Lactose Intolerance vs. Cow Milk Sensitivity
Many people who avoid dairy assume lactose is the sole cause of their symptoms. In practice, the picture is more complicated. A randomized controlled trial studying female dairy avoiders found that the digestive response to sheep milk differed from the response to cow milk, even when both contained lactose. This suggests that components other than lactose, particularly the protein and fat profiles, play a meaningful role in how comfortable or uncomfortable milk feels in your gut.
If you’ve never had a formal hydrogen breath test to confirm lactose malabsorption, it’s worth considering that your symptoms might stem from cow milk proteins rather than lactose. People in this category often tolerate sheep milk well, not because it’s lactose free, but because it lacks the specific protein triggers found in conventional cow milk.
Nutritional Advantages of Sheep Milk
Sheep milk is considerably more nutrient-dense than cow or goat milk. Its calcium content averages around 2,156 mg per liter, which is roughly twice the calcium concentration of cow milk. It also delivers about 1,456 mg of phosphorus and 193 mg of magnesium per liter. These minerals work together for bone health, and their higher concentration means you get more nutrition from a smaller serving.
The higher fat and protein content also means sheep milk is richer and more calorie-dense. A glass of sheep milk delivers more total energy than the same volume of cow milk, which makes it useful for people who need calorie-dense foods but can be worth noting if you’re watching intake.
Fermented Sheep Milk Products
If you want the benefits of sheep milk with less lactose, fermented products are your best option. Yogurt, kefir, and aged cheeses made from sheep milk all have reduced lactose levels because the bacterial cultures used in fermentation consume lactose as fuel during the process. Hard, aged sheep cheeses like Pecorino Romano or Manchego contain very little lactose after months of aging, often dropping to trace amounts.
Sheep milk yogurt retains some lactose, but the live cultures continue to help break it down in your gut after you eat it. For many people with mild to moderate lactose sensitivity, fermented sheep milk products sit comfortably within their tolerance window, delivering the nutritional benefits without the digestive trade-offs of fresh liquid milk.

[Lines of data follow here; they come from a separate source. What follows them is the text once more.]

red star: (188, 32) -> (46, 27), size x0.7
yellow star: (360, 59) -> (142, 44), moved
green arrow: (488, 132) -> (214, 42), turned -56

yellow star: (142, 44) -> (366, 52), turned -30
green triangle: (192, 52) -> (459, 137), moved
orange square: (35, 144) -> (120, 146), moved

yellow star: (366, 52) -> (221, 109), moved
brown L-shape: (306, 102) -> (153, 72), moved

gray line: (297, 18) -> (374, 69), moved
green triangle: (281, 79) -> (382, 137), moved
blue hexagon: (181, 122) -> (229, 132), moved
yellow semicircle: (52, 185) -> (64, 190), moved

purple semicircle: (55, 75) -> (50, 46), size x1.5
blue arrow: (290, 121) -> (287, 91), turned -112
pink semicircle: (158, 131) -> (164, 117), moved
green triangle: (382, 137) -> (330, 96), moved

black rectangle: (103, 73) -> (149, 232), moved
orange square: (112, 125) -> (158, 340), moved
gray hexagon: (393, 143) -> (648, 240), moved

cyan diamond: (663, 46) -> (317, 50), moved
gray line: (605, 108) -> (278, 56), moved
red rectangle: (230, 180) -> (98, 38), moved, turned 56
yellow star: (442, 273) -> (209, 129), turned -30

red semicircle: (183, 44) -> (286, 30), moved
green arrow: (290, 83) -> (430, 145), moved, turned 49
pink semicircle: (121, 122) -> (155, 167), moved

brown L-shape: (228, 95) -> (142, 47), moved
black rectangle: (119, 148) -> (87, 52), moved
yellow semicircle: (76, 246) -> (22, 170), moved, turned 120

Who Should Still Avoid Sheep Milk
People with a true dairy allergy (an immune reaction to milk proteins, not lactose) should avoid sheep milk entirely. The casein and whey proteins in sheep milk are similar enough to cow milk proteins that cross-reactivity is common. This is a different condition from lactose intolerance, and switching milk sources won’t address it.
For people with severe lactose intolerance who react to even small amounts of lactose, sheep milk’s 25% reduction likely isn’t enough to prevent symptoms. In that case, genuinely lactose-free milk (cow milk treated with lactase enzyme) or plant-based alternatives remain the more reliable choices.